Ha, that might eventually help but I doubt it will make the op's climbs any easier while he's getting in shape. On the other hand walking the hills might be easier for some than riding them


----------



## MSU Alum (Aug 8, 2009)

Yep, a lower gearing will help. You just need to understand that, like any exercise, you just have to work your way up in endurance. Your fitness will improve, just give it time. My wife started mountain biking at age 58 and had to stay on flat "rail-trail" type rides. Last year at age 65, she managed a 3000 foot climb up to a 9800 foot ridge! You'll get there.


----------



## SoDakSooner (Nov 23, 2005)

smaller chainring or pick up something with a 12 speed. Can get a bigger cassette that way.


----------



## Pisgah (Feb 24, 2006)

SoDakSooner said:


> smaller chainring or pick up something with a 12 speed. Can get a bigger cassette that way.


12 speed is the best way to go for a good low end 1-by drivetrain. Otherwise, you lose the high end.

Losing weight (on the bike and/or on the person) helps too.


----------



## TheBaldBlur (Jan 13, 2014)

Same age, same riding history, same took-some-time-off background - no asthma, but I live at 7000 ft elevation and ride higher.
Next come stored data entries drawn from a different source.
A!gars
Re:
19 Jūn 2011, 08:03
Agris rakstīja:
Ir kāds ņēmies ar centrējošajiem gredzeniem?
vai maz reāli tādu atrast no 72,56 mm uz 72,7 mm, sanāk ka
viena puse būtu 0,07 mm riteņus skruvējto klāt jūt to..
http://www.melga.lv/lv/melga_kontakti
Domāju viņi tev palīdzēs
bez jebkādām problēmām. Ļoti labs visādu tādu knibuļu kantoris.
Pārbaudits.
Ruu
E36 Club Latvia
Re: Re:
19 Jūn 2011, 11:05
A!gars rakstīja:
Definitely drop to a smaller chainring like a 28t, your 46 in the back should be fine, and ride lots. Stay with it, be patient (unlike me) and don't get down on yourself when you have to walk all/part of a climb sometimes. I had to tell myself there's no shame in walking, only in quitting. As JB and others have stated, attitude is a big factor too - you're not likely to get back to where you were in one season of riding, so don't overdo it and hurt yourself. Steadily, I got better and started dropping riders I used to chase.


----------



## Ladmo (Jan 11, 2013)

I run 26 x 46 low on my 29er. Don't need it that often, but when I do, I'm glad to have it.

As far as losing the top end, when I'm in 26 x 11 high, I'm going as fast as I'd ever want to anyway. 

As far as climbing goes, for now, just settle in to a cadence you are comfortable with, and try to hold it. 

But as they say, it never really gets easier because you just go faster as you get stronger.


----------



## J.B. Weld (Aug 13, 2012)

Pisgah said:


> 12 speed is the best way to go for a good low end 1-by drivetrain. Otherwise, you lose the high end.
> 
> Losing weight (on the bike and/or on the person) helps too.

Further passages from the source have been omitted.